Con l’avviso di garanzia per corruzione a Davide Boni, “pezzo forte” della Lega, è iniziato il vero conto alla rovescia del potere di Formigoni e forse della stessa Lega in Lombardia. Si svela finalmente quello che da sempre la sinistra ha denunciato.
La Lega di governo è fatta degli stessi “favori”, concessioni, aiuti palesi ed occulti, che garantisce da venti anni il ruolo egemone di Berlusconi e Formigoni. L’avviso di garanzia colpisce al cuore la finzione di Lega del “buon governo locale”. Una finzione sino ad ora in attaccata e si incomincia ad intravvedere in Lombardia, l’inizio della fine di un’epoca e con essa la capacità della Lega di rappresentare un’alternativa. Stiamo assistendo ad un primo terremoto politico al nord, che mette in discussione la Lega “diversa”, estranea dai maneggi e agli affari, ed emerge fulmineamente come essa stessa sia frutto del sistema di sottogoverno, che garantisce in cambio di concessioni facili, finanziamenti senza rete alla politica della destra.

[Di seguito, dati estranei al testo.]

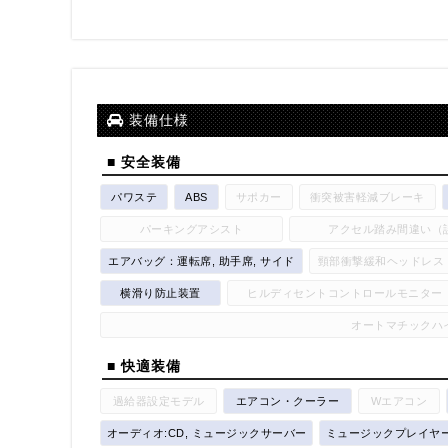
装備仕様
■ 安全装備
パワステ
ABS
サポカー
衝突被害軽減ブレーキ
パーキングアシスト
アクセル踏み間違い（
エアバッグ：運転席, 助手席, サイド
頸部衝撃緩和ヘッドレス
横滑り防止装置
ヒルディセントコントロールモニター
オートマチックハ
■ 快適装備
過給器設定モデル
エアコン・クーラー
Wエアコン
オーディオ:CD, ミュージックサーバー
ミュージックプレイヤ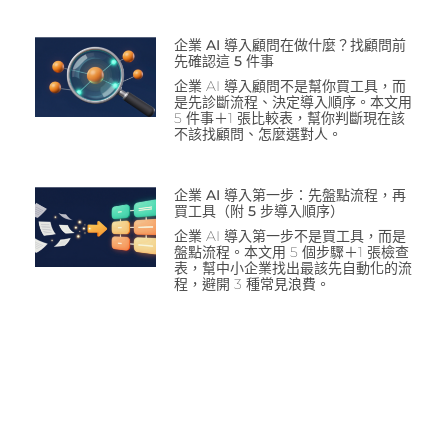
企業 AI 導入顧問在做什麼？找顧問前
先確認這 5 件事
企業 AI 導入顧問不是幫你買工具，而
是先診斷流程、決定導入順序。本文用
5 件事＋1 張比較表，幫你判斷現在該
不該找顧問、怎麼選對人。
企業 AI 導入第一步：先盤點流程，再
買工具（附 5 步導入順序）
企業 AI 導入第一步不是買工具，而是
盤點流程。本文用 5 個步驟＋1 張檢查
表，幫中小企業找出最該先自動化的流
程，避開 3 種常見浪費。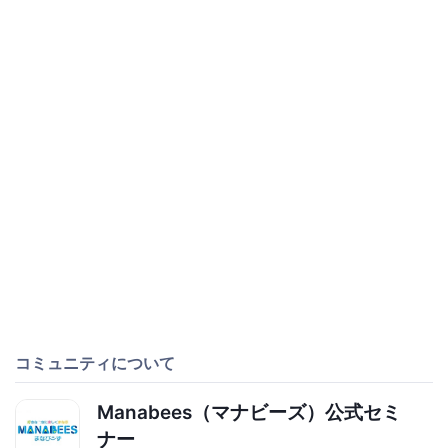
コミュニティについて
Manabees（マナビーズ）公式セミ
ナー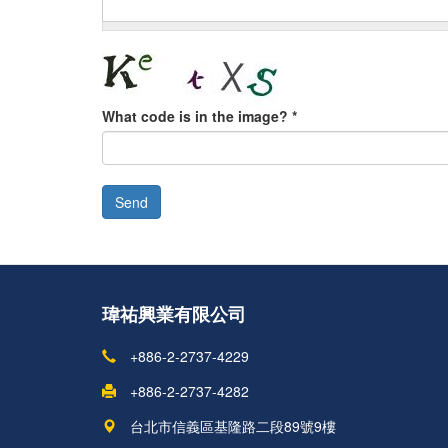
What code is in the image?
*
Send
瑋祐興業有限公司
+886-2-2737-4229
+886-2-2737-4282
台北市信義區基隆路二段89號9樓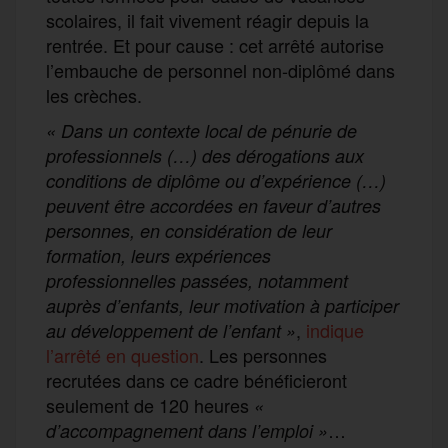
scolaires, il fait vivement réagir depuis la
rentrée. Et pour cause : cet arrêté autorise
l’embauche de personnel non-diplômé dans
les crèches.
« Dans un contexte local de pénurie de
professionnels (…) des dérogations aux
conditions de diplôme ou d’expérience (…)
peuvent être accordées en faveur d’autres
personnes, en considération de leur
formation, leurs expériences
professionnelles passées, notamment
auprès d’enfants, leur motivation à participer
,
indique
au développement de l’enfant »
l’arrêté en question
. Les personnes
recrutées dans ce cadre bénéficieront
seulement de 120 heures
«
…
d’accompagnement dans l’emploi
»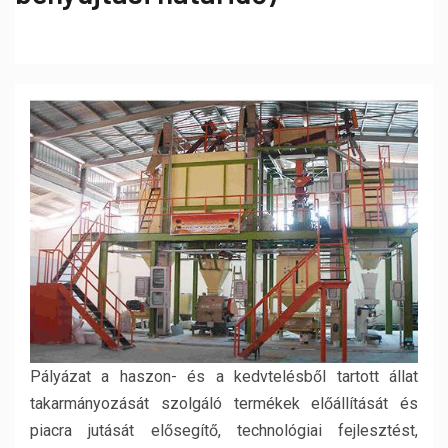
Pályázat a haszon- és a kedvtelésből tartott állat
takarmányozását szolgáló termékek előállítását és
piacra jutását elősegítő, technológiai fejlesztést,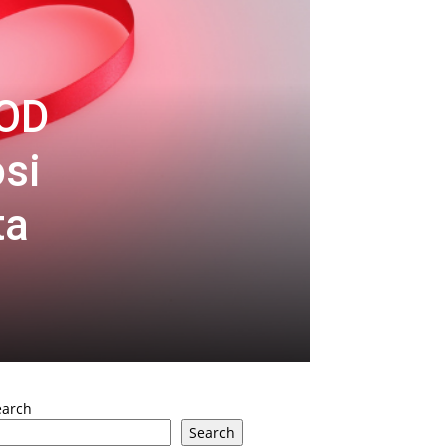
OD
si
ta
earch
Search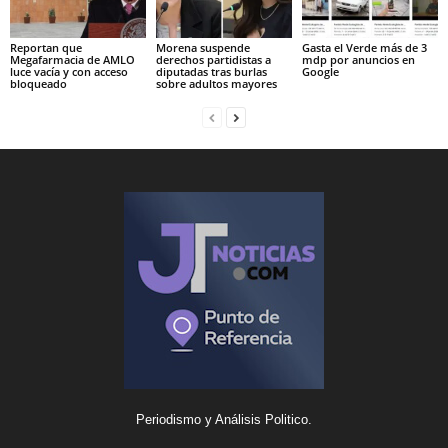
Reportan que
Morena suspende
Gasta el Verde más de 3
Megafarmacia de AMLO
derechos partidistas a
mdp por anuncios en
luce vacía y con acceso
diputadas tras burlas
Google
bloqueado
sobre adultos mayores
Periodismo y Análisis Politico.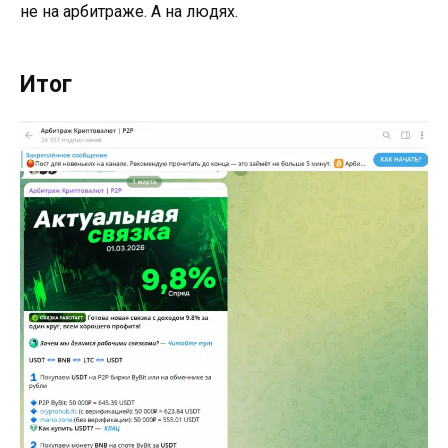
не на арбитраже. А на людях.
Итог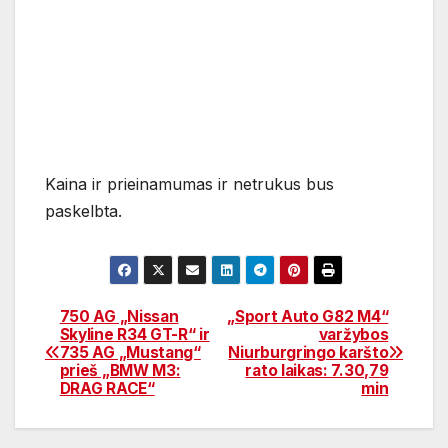
Kaina ir prieinamumas ir netrukus bus
paskelbta.
750 AG „Nissan
„Sport Auto G82 M4“
Navigacija
Skyline R34 GT-R“ ir
varžybos
735 AG „Mustang“
Niurburgringo karšto
tarp
prieš „BMW M3:
rato laikas: 7.30,79
DRAG RACE“
min
įrašų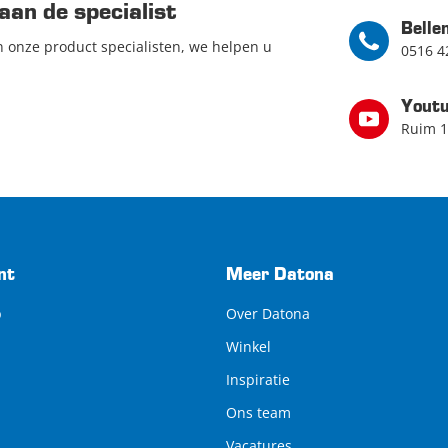
aan de specialist
Belle
n onze product specialisten, we helpen u
0516 4
Yout
Ruim 1
nt
Meer Datona
p
Over Datona
Winkel
Inspiratie
Ons team
Vacatures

Il governo di Formigoni perde quindi l’ultimo elemento di legittimità politica: il mitico destino del “nord diverso e federalista, della Lombardia onesta ed efficiente, contrapposta alla Roma incapace. Viene meno un pezzo strategicamente importante della narrazione formigoniana, di cielle e della Compagnia delle Opere. Questa destra è ormai incapace di esprimere un governo, che non sia basato sulla condiscendenza al sistema della corruzione fatto di consulenze e appalti locali. Non é un caso che nell’epoca delle vacche magre, degli scarsi finanziamenti pubblici, del poco denaro privato circolante, sia iniziata la decadenza della destra lombarda. E’ il sistema di corruttela, consentito anche dal tanto denaro facile e disponibile degli ultimi anni, che sta collassando e con esso anche la fantasiosa “verginità politica” della Lega. Attraverso le centinaia di comuni governati direttamente, la Lega ha acconsentito al saccheggio del territorio, avvallato miliardarie opere infrastrutturali, già oggetto di indagini e arresti da parte della magistratura e ora i “nodi vengono al pettine”. Non possono più dire: non c’ero e se c’ero dormivo. Ora la sinistra e il centro sinistra, come le scorse elezioni milanesi hanno indicato, hanno la straordinaria possibilità di costruire un’alternativa. Si può e si deve riconsegnare la Lombardia ai cittadini e costruire un nuovo futuro.